In this issue, you'll find:
Senate Passes $2.8 Trillion Budget
Late
Thursday, March 16, 2006, the Senate passed a $2.8 trillion budget by a
slim vote of 51-49. The budget contains an $11.5 billion increase in
energy, education, and health and human services spending. Overall, the
Senate-passed bill is an increase of $16 billion over President Bush's
proposed FY 2007 budget.
The Senate passed a series of health-related amendments on Thursday before the final vote. By a 73-27 vote, the Senate added an amendment introduced by Labor, Health and Human Services, and Education (L-HHS) Appropriations Subcommittee Chair Arlen Specter (R-PA) and Ranking Member Tom Harkin (D-IA) that would increase L-HHS Appropriations by $7 billion. Additionally, the Senate passed an amendment that would increase the limit on federal debt to nearly $9 trillion.
Also included in the Senate's budget legislation is an amendment that would give Health and Human Services (HHS) Secretary Michael Leavitt authority to extend the deadline for enrollment in the Medicare Part D prescription drug plan. Currently, beneficiaries must enroll in Part D by May 15, 2006, to avoid a late enrollment penalty. While the amendment gives Secretary Leavitt permission to extend the deadline, it does not make an extension mandatory. The Senate also passed an amendment that would give HHS Secretary Leavitt permission to negotiate Part D drug prices with pharmaceutical companies. Any savings incurred would be applied to decreasing the budget deficit or to improving the Part D prescription drug benefit.
It
is looking increasingly unlikely that the Senate and House will agree
on a budget resolution, in part because of the increased amount of
spending approved by the Senate. The House is expected to introduce its
budget resolution after the March recess.

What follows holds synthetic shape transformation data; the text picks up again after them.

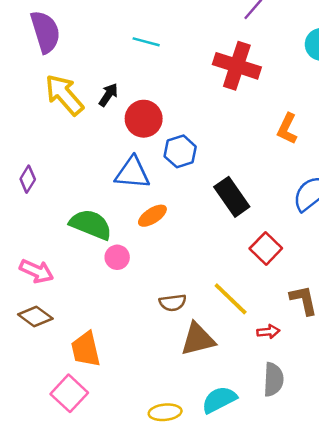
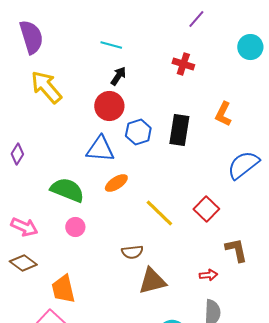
red cross: (237, 66) -> (183, 64), size x0.6
black arrow: (108, 95) -> (118, 76), moved
black rectangle: (232, 197) -> (179, 130), moved, turned 44
pink circle: (117, 257) -> (75, 227), moved
yellow line: (231, 299) -> (159, 213), moved

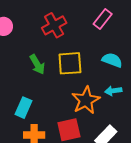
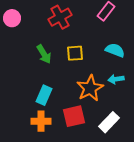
yellow square: (70, 63) -> (75, 53), size x0.7
cyan rectangle: (24, 108) -> (44, 95), moved

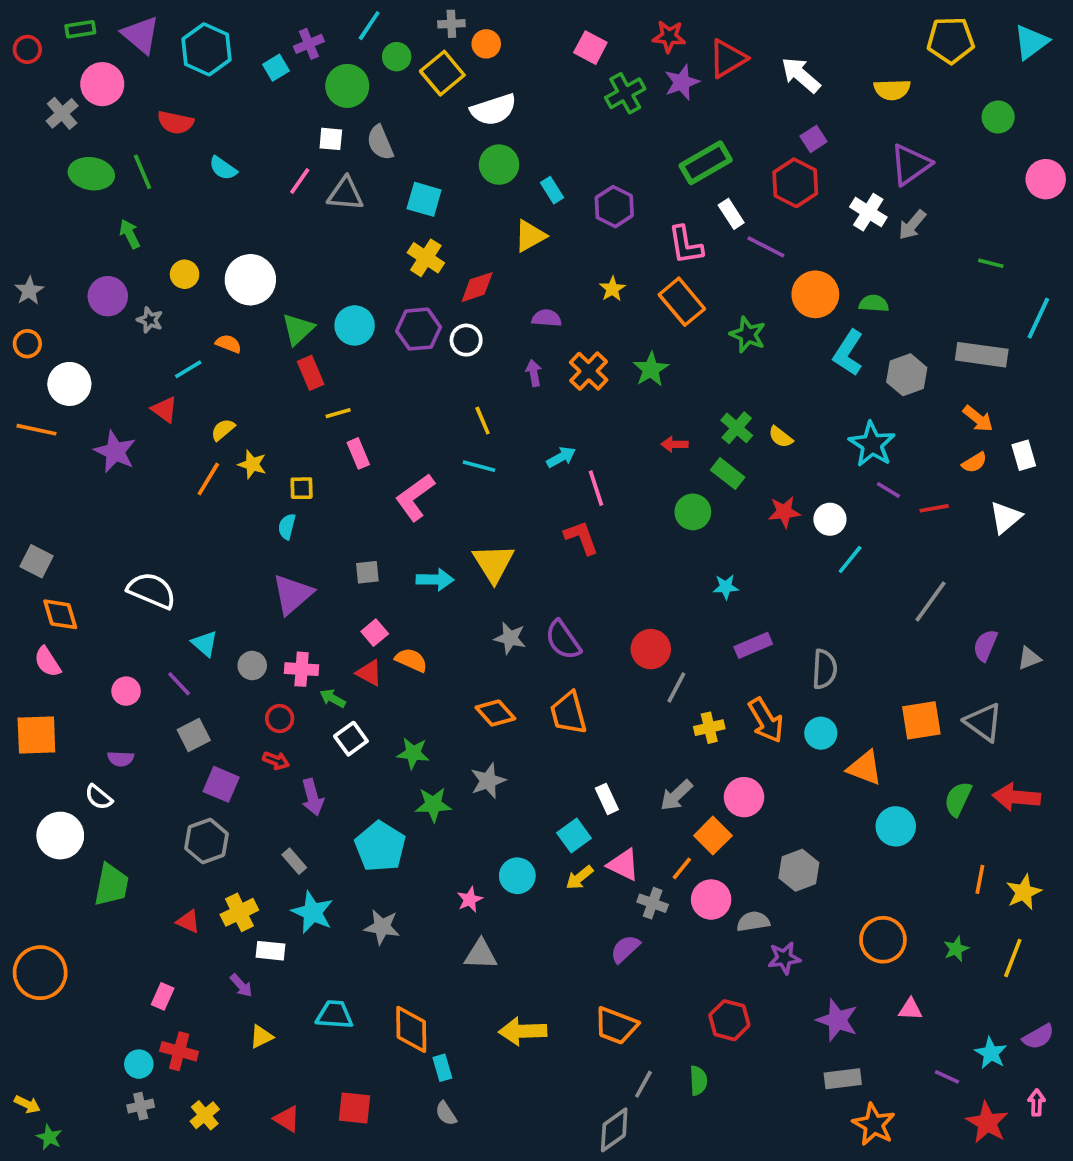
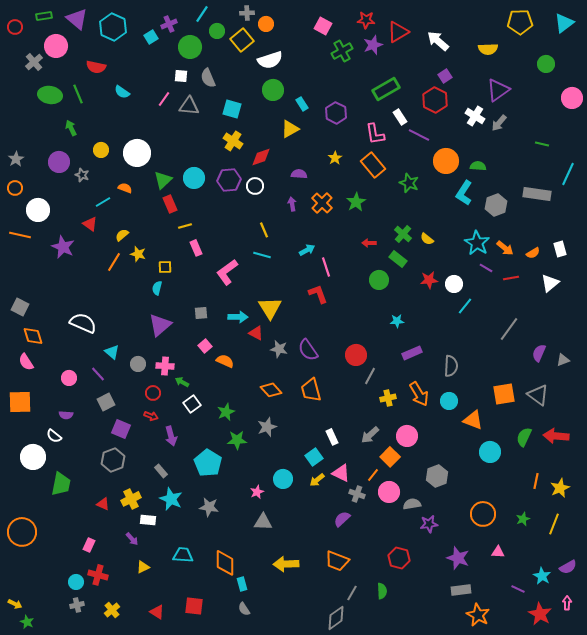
orange arrow: (978, 419) -> (505, 248), moved
red triangle: (369, 673) -> (256, 333), moved
green star: (413, 753) -> (226, 412), turned -30

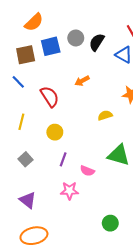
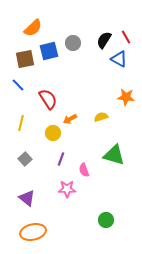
black semicircle: (97, 42) -> (104, 40), moved
orange arrow: (82, 81) -> (70, 119), moved
pink semicircle: (87, 171) -> (84, 170), turned 48

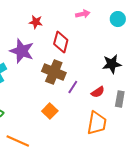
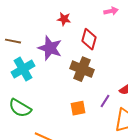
purple line: (73, 87) -> (105, 101), moved
orange square: (50, 111) -> (78, 108), turned 35

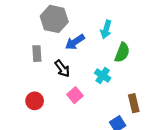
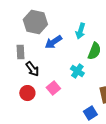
black arrow: (62, 69) -> (32, 69), moved
red circle: (35, 101) -> (27, 93), moved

Johnson Expresses Concern Over Medicare Cuts to Long Term Care Hospitals
On
Wednesday, March 15, 2006, House Ways & Means Health Subcommittee
Chair Nancy Johnson (R-CT) expressed concern over a Centers for
Medicare and Medicaid Services (CMS) proposed regulation that would cut
federal payments to long-term care hospitals (LTCHs) for certain
patients by 11% over the next 12 months beginning July 1, 2006.

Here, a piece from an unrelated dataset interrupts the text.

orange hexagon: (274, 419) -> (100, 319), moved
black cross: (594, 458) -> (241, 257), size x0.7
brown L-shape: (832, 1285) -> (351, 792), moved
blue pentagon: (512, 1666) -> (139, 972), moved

Generally, LTCHs are hospitals where an individual stays for 25 days or
more. Such hospitals provide extensive medical and rehabilitative care
to patients with multiple acute or complex conditions.

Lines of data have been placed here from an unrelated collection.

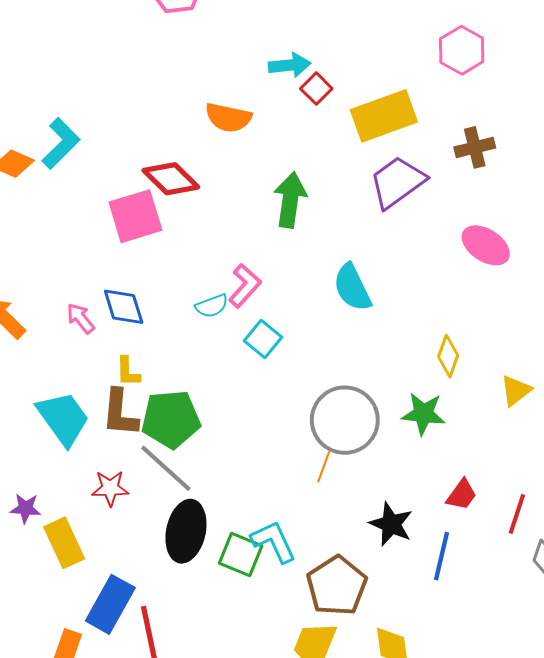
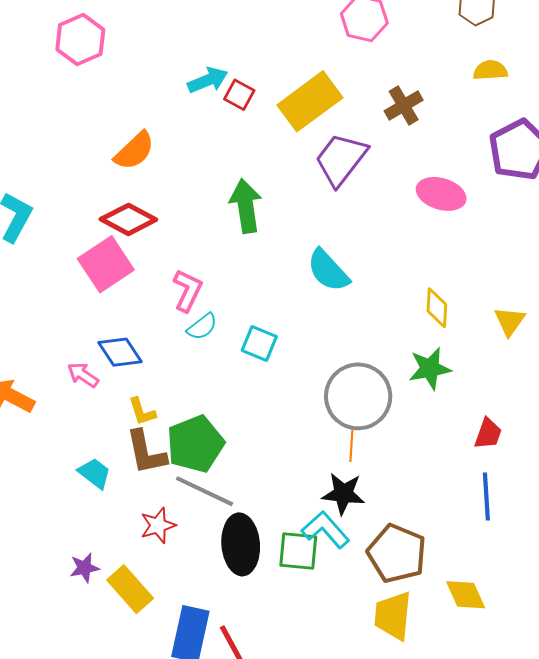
orange semicircle: (228, 118) -> (134, 151), moved, turned -39
pink L-shape: (245, 286) -> (188, 290), moved
cyan trapezoid: (63, 418) -> (95, 473), size x0.6
black star: (391, 524) -> (343, 494), moved

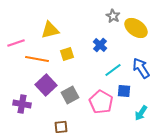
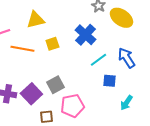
blue cross: (100, 45) -> (85, 35), size x1.5
purple square: (46, 85) -> (31, 94), moved
pink pentagon: (101, 102) -> (72, 106), moved, turned 30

Earlier this year, CMS proposed payment revisions for "short-stay outliers" (SSO), stating that such changes will lead to a more efficient payment system and provide savings to the Medicare program. However, given that this patient-type represents approximately 37 percent of LTCH-PPS discharges, the budgetary impact on the hospitals could be substantial.
Herb Kuhn, Director of the Center for Medicare Management at CMS stated that many short term stay patients treated at LTCHs could be served in acute care hospitals or skilled nursing facilities (SNFs). Congresswoman Johnson recommended that CMS use predetermined criteria when deciding if a patient needs treatment in a LTCH. Kuhn responded that in addition to criteria, payment revisions may be necessary to ensure the appropriate patients are admitted. Kuhn estimated that 60% of SSOs stay less than 14 days. Congresswoman Johnson countered that the recommended proposal targets one-sixth of all LTCH patients with the shortest stay and not just those patients admitted for less than 14 days.
The Medicare Payment Advisory Commission, MedPAC, has recommended a zero percent update for LTCHs in 2007.
Senate HELP Committee Passes Small Business Health Insurance Legislation
On
Wednesday, March 15, 2006, the Senate Health, Education, Labor, and
Pensions (HELP) Committee passed the "Health Insurance Marketplace
Modernization and Affordability Act of 2005," S. 1955, along a party
line vote of 11-9. The legislation allows small businesses to pool
insurance risk between companies when designing health insurance plans
and also gives health insurance companies permission to bypass state
coverage mandates. The legislation does require insurers to offer a
plan matching the benefits offered by the five largest states in the
country. The legislation protects higher-risk beneficiaries by
prohibiting insurance companies from separating sick patients from
healthy patients.
The legislation now moves to the full Senate where it is expected to face severe opposition.